[Saved entries]
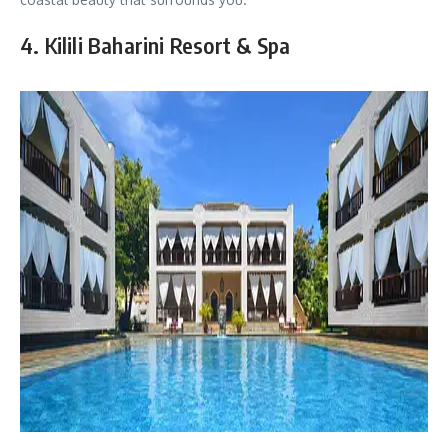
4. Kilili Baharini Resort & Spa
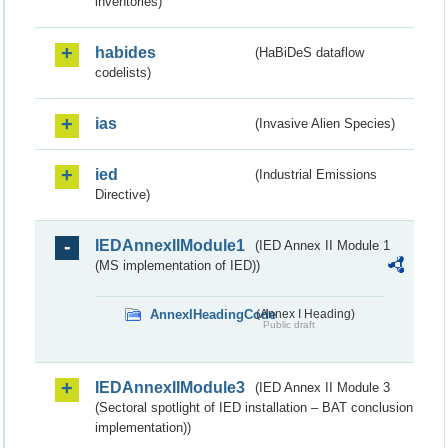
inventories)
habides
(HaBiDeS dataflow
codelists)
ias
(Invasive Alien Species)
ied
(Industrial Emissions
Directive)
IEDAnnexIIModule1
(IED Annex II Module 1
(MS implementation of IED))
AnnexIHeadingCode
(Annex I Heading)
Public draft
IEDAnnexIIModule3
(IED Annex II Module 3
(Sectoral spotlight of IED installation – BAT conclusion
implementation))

__EXERCISE DETAILS__:
In how many lines of the data does the word "implementation" appear? Respond with the number and nothing more.

__RESULT OF THE TASK__:
2